José Saramago non è stato solo un grande narratore – come non dimenticare libri del calibro di Memoriale del convento o Cecità o L’anno della morte di Ricardo Reis – ma è stato un “uomo” che, con tutte le sue contraddizioni, come del resto tutti quanti noi, ha preso da sempre le parti dei poveri, dei diseredati, degli ultimi, e si è sempre schierato contro il potere, l’oppressione, la barbarie, l’ideologia cieca e ottusa (che poi in gioventù sia stato comunista, be’, credo che sia un “difetto” che accomuna qualche milione di persone…)
Già al tempo del Vangelo secondo Gesù Cristo la Chiesa – quella ufficiale, quella con gli ermellini, le pantofoline, le Mercedes blindate, la sedia gestatoria e gli anelli grandi come mandarini, tanto per capirci – aveva dato dimostrazione di ottusità e di malafede. Aveva messo all’Indice un libro che come pochi altri ridava al Cristo una dignità, un’umanità, una serietà che ben pochi teologi erano riusciti a esprimere nel corso dei secoli. Il Vangelo secondo Gesù Cristo, di cui consiglio da sempre la lettura, è un libro bellissimo, pieno d’amore per chi aveva fatto dell’amore una ragione di vita.

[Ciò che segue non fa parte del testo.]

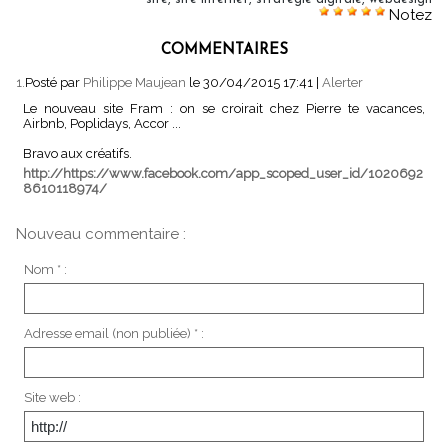
Notez
COMMENTAIRES
1.
Posté par
Philippe Maujean
le 30/04/2015 17:41
|
Alerter
Le nouveau site Fram : on se croirait chez Pierre te vacances,
Airbnb, Poplidays, Accor ...
Bravo aux créatifs.
http://https://www.facebook.com/app_scoped_user_id/1020692
8610118974/
Nouveau commentaire :
Nom * :
Adresse email (non publiée) * :
Site web :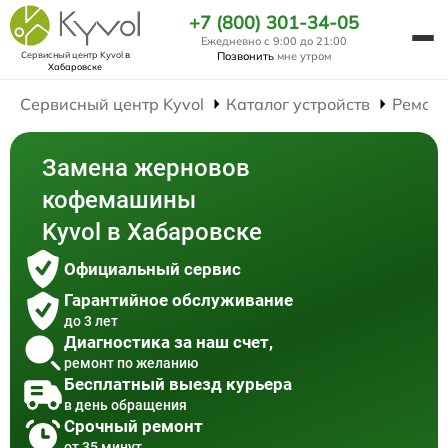
+7 (800) 301-34-05
Ежедневно с 9:00 до 21:00
Сервисный центр Kyvol
в
Позвонить
мне утром
Хабаровске
Сервисный центр Kyvol
Каталог устройств
Ремон
Замена жерновов
кофемашины
Kyvol в Хабаровске
Официальный сервис
Гарантийное обслуживание
до 3 лет
Диагностика за наш счет,
ремонт по желанию
Бесплатный выезд курьера
в день обращения
Срочный ремонт
от 35 минут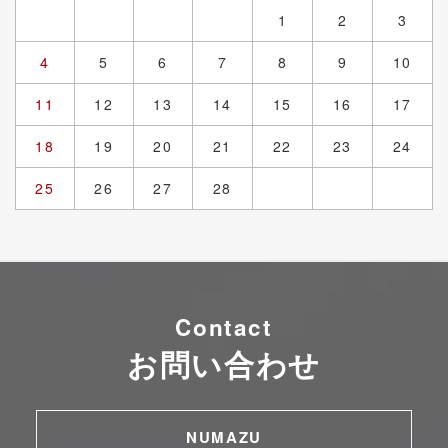
1
2
3
4
5
6
7
8
9
10
11
12
13
14
15
16
17
18
19
20
21
22
23
24
25
26
27
28
Contact
お問い合わせ
NUMAZU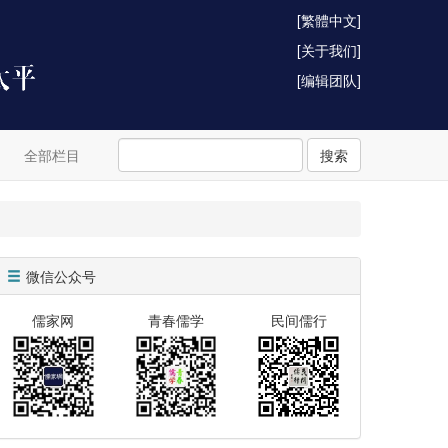
[繁體中文]
[关于我们]
[编辑团队]
全部栏目
搜索
微信公众号
儒家网
青春儒学
民间儒行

E per cui si era immolato.
E come al solito, la Chiesa, quella ufficiale, quella che scrive sull'”Osservatore Romano”, non aveva capito nulla e aveva difeso la cosiddetta propria “dottrina” – quella inventata dalla Chiesa, a suo uso e consumo, e di cui non esiste traccia nei Vangeli – accusando senza mezzi termini il futuro Premio Nobel portoghese di blasfemia e di “comunismo” (accusa che serve sempre, che va sempre bene, come ci ha insegnato il nostro a dir poco improbabile presidente del Consiglio).
Ma è mai possibile che una Chiesa inguaiata fino al collo con le porcherie politico-finanziarie di Propaganda Fide, con i preti pedofili, con il malaffare internazionale dello IOR, con il crollo delle vocazioni, abbia tempo da perdere per lanciare strali contro uno scrittore degno di fama internazionale?
È mai possibile che una Chiesa che, anche solo in un recente passato, non ha osteggiato Mussolini, che non ha fatto nulla riguardo le leggi razziali e la deportazione degli ebrei italiani, che ha taciuto sulle Fosse Ardeatine, che ha favorito la fuga di centinaia di criminali nazisti: l’Operazione Odessa ha salvato anche Eric Priebke, protagonista nel massacro delle Fosse Ardeatine. Si è dovuto convertire al cattolicesimo – era protestante – per strappare l’appoggio di un padre benedettino e scappare in Argentina. Chiesa che è stata muta complice di regimi come quelli Salazar in Portogallo, di Franco in Spagna, di Pinochet in Cile o di Videla in Argentina (tanto per dire), abbia il coraggio – sì, il “coraggio” – di scagliarsi tanto pateticamente quanto violentemente contro José Saramago?
Paolo Collo (Torino, 1950) ha lavorato per oltre trentacinque anni in Einaudi, di cui è tuttora consulente. Ha collaborato con “Tuttolibri” , “L’Indice” e “Repubblica”. Ogni settimana ha una rubrica di recensioni su "Il Fatto Quotidiano". Curatore scientifico di diverse manifestazioni culturali a Torino, Milano, Cuneo, Ivrea, Trieste, Catanzaro. Ha tradotto e curato testi di molti autori, tra cui Borges, Soriano, Rulfo, Amado, Saramago, Pessoa.